Eight hours later we were helicoptered off the top of pitch 17, me with a broken shoulder and a shattered hand missing a finger and my buddy heavy with guilt.


December, 1986:

Chamonix. With Rebuffats classic hit list all but memorized, we arrived with far too many ambitions on our second ever visit to that high strung capital of alpinism.
Our first choice, the North Face of Tour Ronde, # 34 in Gaston’s book, was a steep, but, at 400 meter, relatively short ice route on a spectacular peak. The weather that Cristmas was very unstable and we waited out storm after storm until finally loosing patience. In what seemed like a decent 24 hour weather window, we grabbed our gear and skis and hitch hiked through the tunnel to the Italian side.
It was wet and cold with fog and dirty snow in the streets. The lift was closing, but we talked the operator into doing one more run to the top station. We stood silently in the cold cablecar, as we ascended thousands of meters in a few minutes. Up there the wind was howling out of thick clouds and everything was covered in rime ice. We staggered across the exposed bridge into the hut, partially shut down and cold.
Our mood was solemn and full of doubts about the upcoming climb. After hours of debating we ended up setting the alarm for 4 am without knowing why.
The morning was clear, icy and windy. As we put on our skis I cast a cursory glance at the dark peaks and, not surprisingly, a shooting star descended over Tour Ronde.
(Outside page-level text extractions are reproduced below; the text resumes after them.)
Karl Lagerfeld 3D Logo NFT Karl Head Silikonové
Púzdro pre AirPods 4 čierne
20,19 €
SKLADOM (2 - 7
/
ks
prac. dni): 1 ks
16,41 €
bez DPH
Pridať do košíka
Following our reluctant departure from the rifugio was one of the longest and most intense epics of my years in the mountains. It was also the last one requiring outside assistance. Everything went wrong and there were some heart stopping close calls, at the time arrogantly blamed on poor conditions.


December, 1990:

Some serious analyzing was obviously needed after the ‘86 season. We learned. We got wiser. We even became good. I also did everything possible to avoid visual contact with celestial spectacles prior to alpine starts. Until the trip to Poland in ’90.
My girlfriend and I were invited to stay with the Tatra Mountain Rescue for a week of winter climbing. It was decided to try the North Face of Miegu Sov-something, a 1000 meter mixed climb. As we stepped out into the cold night after a cozy bivvy, I let my guard down and stared right into one of the most spectacular shooting stars I’ve seen.
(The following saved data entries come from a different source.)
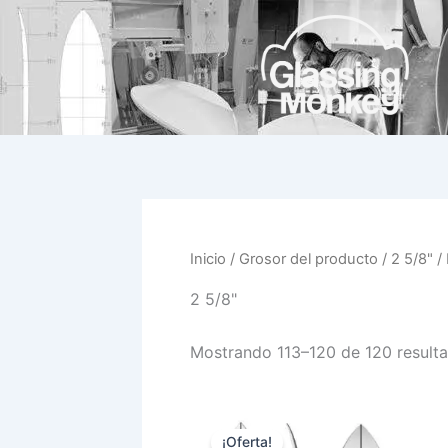
Ir
al
contenido
Inicio
/ Grosor del producto /
2 5/8"
/ 
2 5/8"
Mostrando 113–120 de 120 result
El
El
Este
precio
precio
¡Oferta!
prod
Everything came back. I was doomed. The near misses, the injuries. All the recent successes were forgotten. It was clear that I had to break the spell somehow. We changed our plans to an easier route and went for it. I could barely function, so scared was I. Sally led most of it, while I suffered with my demons. We topped out into the pale winter sun and spend a hurried couple of minutes on the summit before descending into the shadows again. Now I was really gripped. Descents are where it always goes wrong. We plunged down big exposed snowfields, but no horrible slab avalanches crushed us. Some tricky iced up rock was difficult but safe. We found the right descent gully thru the upper rock band first try.
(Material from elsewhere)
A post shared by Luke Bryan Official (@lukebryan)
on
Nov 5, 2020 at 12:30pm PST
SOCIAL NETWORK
Then we came to the key traverse leading to the ramp that would bring us down. It was a steep slab, 300 ft wide and covered in rotten crusty snow. Below, the face terminated in a nauseating drop off. We sat up a manky belay and with a quick exchange of hollow words Sally started out. It was slow and precarious. Front points scraping, no gear. When the rope ran out I removed the anchor and followed. I was strangely calm, knowing this could go either way. With no belay and no gear between us, we moved with utter care across the thin veneer of ice and spindrift. When she finally could throw a runner over a flake and start belaying, I knew I’d come out the other side alive.